The fun thing about Audiblox is that the children think it is a game. They are unaware that they are learning. Bronwen once told one of her friends: "My mom has put me on a diet and my dad plays a game with me every night."
One thing that must be emphasized is that you must be consistent for Audiblox to do the job. Both my husband and I work fulltime. Our children attend an aftercare center so therefore they are pretty tired when they get home.
We have started a routine and it works for us. The children both have a bath before starting Audiblox. We take the children one at a time for half an hour each day. They do their homework, have supper and go to bed at eight. We still have time to discuss the daily events. Don't let the time factor put you off. I do not have household help and still find time to do the normal chores around the house, and no, I don't go to bed at some unearthly hour. We are usually in bed around 10 o'clock. So you see, if we can do it, so can you. If you care about your children, you will.
Dr. Jan Strydom is the lifeboat we all have been waiting for. Audiblox holds wonderful prospects for children with learning problems.
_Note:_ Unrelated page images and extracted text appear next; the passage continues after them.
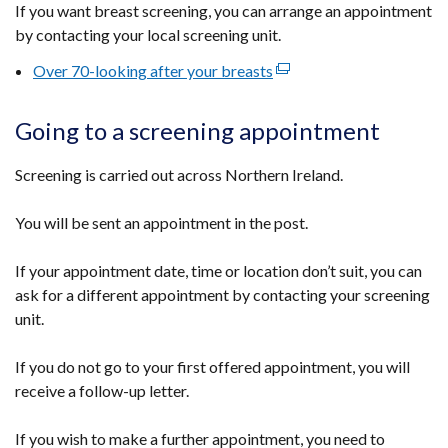
If you want breast screening, you can arrange an appointment
by contacting your local screening unit.
Over 70-looking after your breasts
(external
link
opens
Going to a screening appointment
in
a
Screening is carried out across Northern Ireland.
new
window
You will be sent an appointment in the post.
/
tab)
If your appointment date, time or location don’t suit, you can
ask for a different appointment by contacting your screening
unit.
If you do not go to your first offered appointment, you will
receive a follow-up letter.
If you wish to make a further appointment, you need to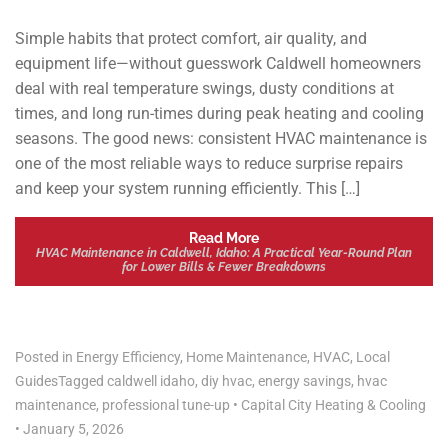
Simple habits that protect comfort, air quality, and
equipment life—without guesswork Caldwell homeowners
deal with real temperature swings, dusty conditions at
times, and long run-times during peak heating and cooling
seasons. The good news: consistent HVAC maintenance is
one of the most reliable ways to reduce surprise repairs
and keep your system running efficiently. This […]
Read More
HVAC Maintenance in Caldwell, Idaho: A Practical Year-Round Plan
for Lower Bills & Fewer Breakdowns
Posted in
Energy Efficiency
,
Home Maintenance
,
HVAC
,
Local
Guides
Tagged
caldwell idaho
,
diy hvac
,
energy savings
,
hvac
maintenance
,
professional tune-up
•
Capital City Heating & Cooling
•
January 5, 2026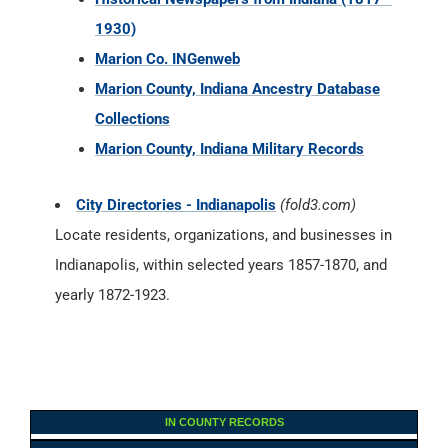
1930)
Marion Co. INGenweb
Marion County, Indiana Ancestry Database
Collections
Marion County, Indiana Military Records
City Directories - Indianapolis
(fold3.com)
Locate residents, organizations, and businesses in
Indianapolis, within selected years 1857-1870, and
yearly 1872-1923.
IN COUNTY RECORDS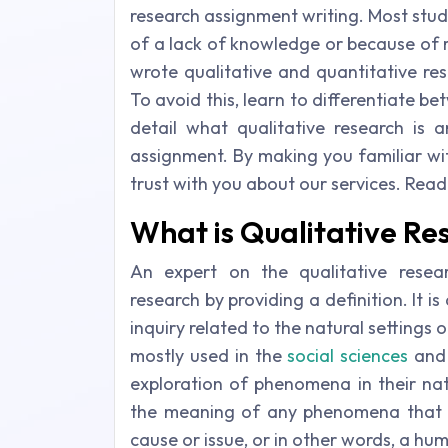
research assignment writing. Most stu
of a lack of knowledge or because of 
wrote qualitative and quantitative re
To avoid this, learn to differentiate b
detail what qualitative research is 
assignment. By making you familiar with
trust with you about our services. Read
What is Qualitative Re
An expert on the qualitative resear
research by providing a definition. It i
inquiry related to the natural settings 
mostly used in the
social sciences
an
exploration of phenomena in their nat
the meaning of any phenomena that in
cause or issue, or in other words, a hu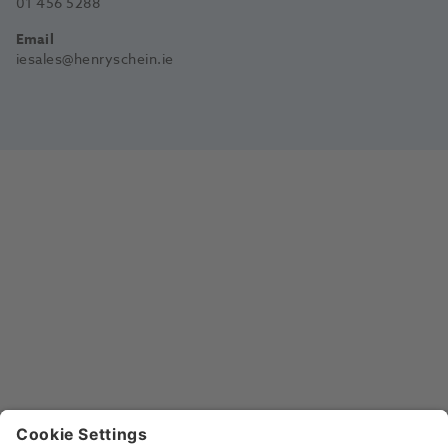
01 456 5288
Email
iesales@henryschein.ie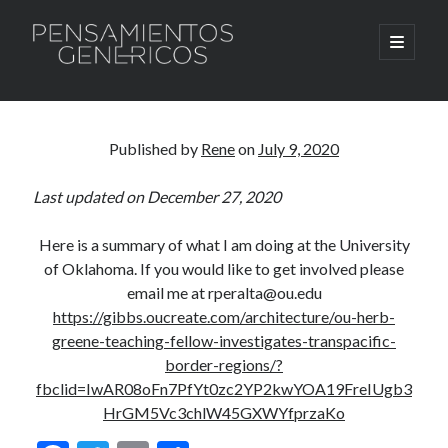
Pensamientos
open
primary
menu
Genericos
Sidebar
Search
Search
Published by
Rene
on
July 9, 2020
Last updated on December 27, 2020
Here is a summary of what I am doing at the University
of Oklahoma. If you would like to get involved please
email me at rperalta@ou.edu
https://gibbs.oucreate.com/architecture/ou-herb-
greene-teaching-fellow-investigates-transpacific-
border-regions/?
fbclid=IwAR08oFn7PfYt0zc2YP2kwYOA19FreIUgb3
HrGM5Vc3chlW45GXWYfprzaKo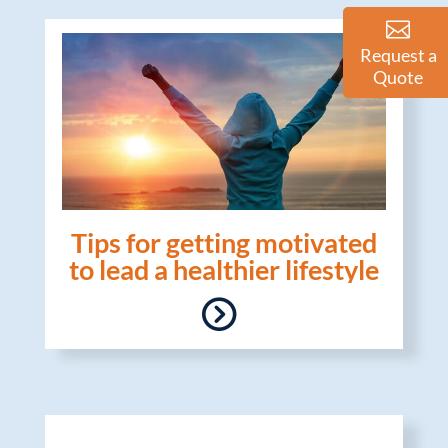
Request a
Quote
Tips for getting motivated
to lead a healthier lifestyle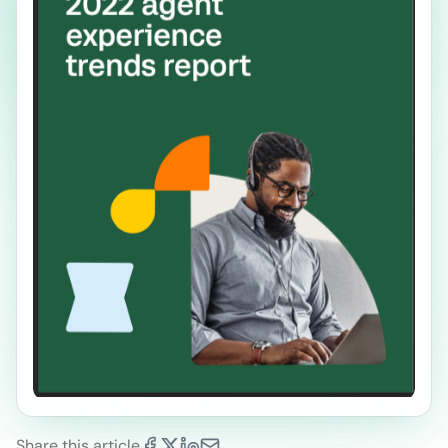
Share this article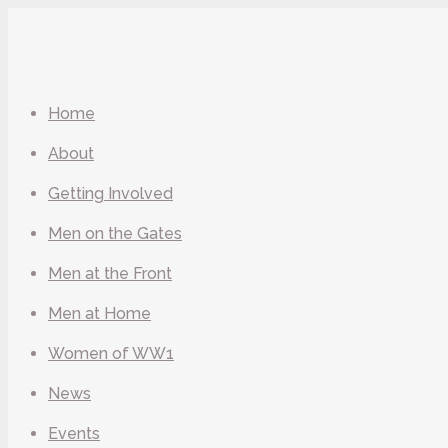
Home
About
Getting Involved
Men on the Gates
Men at the Front
Men at Home
Women of WW1
News
Events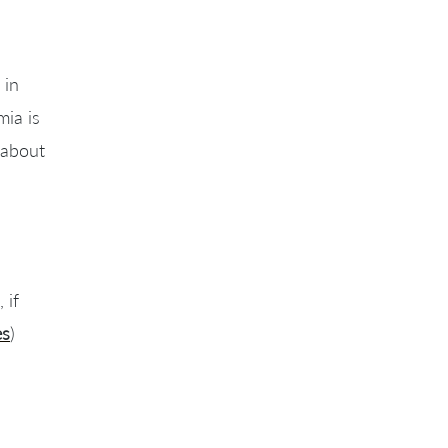
 in
mia is
 about
 if
es
)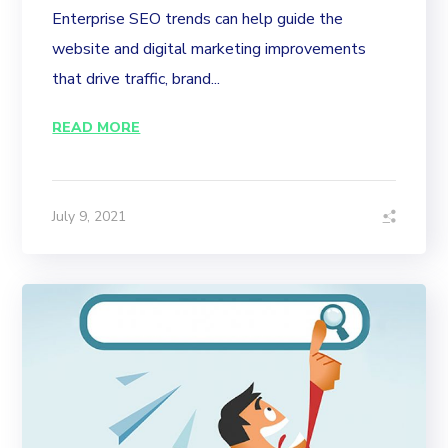
Enterprise SEO trends can help guide the
website and digital marketing improvements
that drive traffic, brand...
READ MORE
July 9, 2021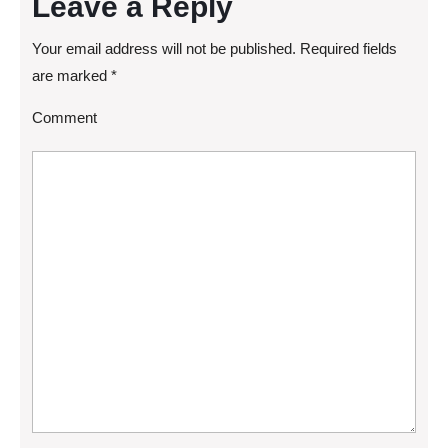
Leave a Reply
Your email address will not be published.
Required fields
are marked
*
Comment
The most important rule to remember is that it all depends on you, the parents. It's like going to the doctor if you have a cold. He will give you the correct medication to take but if you don't take it, you cannot blame the doctor if you do not get better. The same with Audiblox. You can buy the package but if you don't sit down every night and do the necessary tasks, the whole point of the workshop is wasted. Then maybe you should have rather spent the money drinking the night away.
We started Audiblox on Monday, August 12th, with both our children. By October 7th we had been informed Bronwen had passed. That in a nutshell, says it all. It had taken just 40 days for Bronwen to be on Audiblox. No mention of special-education class. Just a straight pass into a normal third-grade class. Charnell also benefited from the course. In the June exam she got an E for English. In her finals she got a B.
I'd like to take this opportunity to say THANK YOU to you, Dr. Strydom, for sharing your knowledge with us, the parents. Of all the angels, you are the ombudsman. You've made teachers and everybody else involved with education sit up and listen to you. There is no point in remedial teaching. You have to go back and find out just where our children have missed out. Audiblox does this for our children. You have made parents aware that the problem really lies within them but now they have a chance to correct their mistakes. Audiblox holds wonderful prospects for children. You see, God really does answer prayers.
Except for the members of the Horne family, all names have been changed in the above story.